The conversation then shifted to Supreme Court nominee Amy Coney Barrett, whose confirmation hearing began Monday. When asked if McGrath would support packing the courts if fellow Democrat Joe Biden is elected president, she said “we should work on unpacking the Senate right now ... We cannot change Washington until we change the people we send there.”
McConnell said “we’re entitled to know” where McGrath stands on the issue, adding that she still hadn’t answered the question about packing the court.
On the topic of term limits, McGrath reiterated a popular, anti-McConnell refrain about his decades working in the senate; McConnell responded with a note about Biden being in Washington even longer.
“I’m amused by her advocacy,” McConnell said of his challenger, adding that if term limits been in place, Biden’s Senate tenure would have expired before McConnell was voted in more than 35 years ago.
But McGrath said term limits are among President Donald Trump’s top issues, and that she agrees with him.
“We should have them and we should get them right now,” she said.
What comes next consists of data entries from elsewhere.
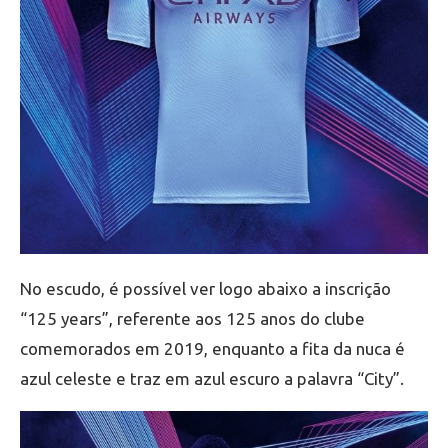
No escudo, é possível ver logo abaixo a inscrição
“125 years”, referente aos 125 anos do clube
comemorados em 2019, enquanto a fita da nuca é
azul celeste e traz em azul escuro a palavra “City”.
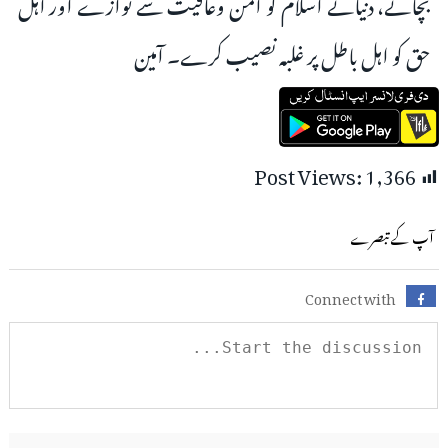
بچائے، دنیائے اسلام کو امن وعافیت سے نوازے اور اہل
حق کو اہل باطل پر غلبہ نصیب کرے۔ آمین
Post Views:
1,366
آپ کے تبصرے
Connect with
The candidates appeared to be on the same page regarding law-enforcement reform in light of this year’s police shooting death of Breonna Taylor and others nationwide that have sparked a national outcry.
“I have great tolerance for peaceful demonstrations,” McConnell said. “I don’t have much tolerance for violence and looting. With regard to the Taylor case ... this was an incredible tragedy, a botched job, a terrible outcome. But law enforcement has to apply the law ... I don’t have any advice to give (law enforcement leaders), but I think in terms of justice in America, we have to follow the laws as they are written.”
Added McGrath: “I’m never for looting or rioting or destruction of property or violence in any way. And I do not want to defund the police. That all said, the tragedy with Breonna Taylor was an absolute tragedy. Leaders have to take a step back and recognize that we need change in this country, that there is systemic racism that we have to tackle issues of equity and equality.”
McGrath made several references to McConnell’s decades in Washington, and at one point looked directly at the camera and said, ""Senator you’ve been there for 36 years," before asking viewers, “how’s it looking, Kentucky? Have we fixed this stuff?”
McConnell said in his last term, he was responsible for getting more than $17 billion in federal funding for the state of Kentucky.
“There are four congressional leaders,” he said. “I’m the only one not from New York or California. I left Kentucky (so the state could) punch above its weight."
After attributing the loss of Kentucky coal jobs to the President Obama administration, McConnell tried to catch McGrath off-guard when he asked her to share her plan on restoring coal jobs. She was prepared and emphasized infrastructure.
“We have water systems in Martin County that don’t have clean water,” she said. “We have sewer systems in Anderson County that need to be fixed.”
When McConnell said those issues already are being addressed, McGrath fired back, “Tell that to the people in eastern Kentucky.”
FiveThirtyEight.com gives McConnell a 96-percent chance of keeping his seat.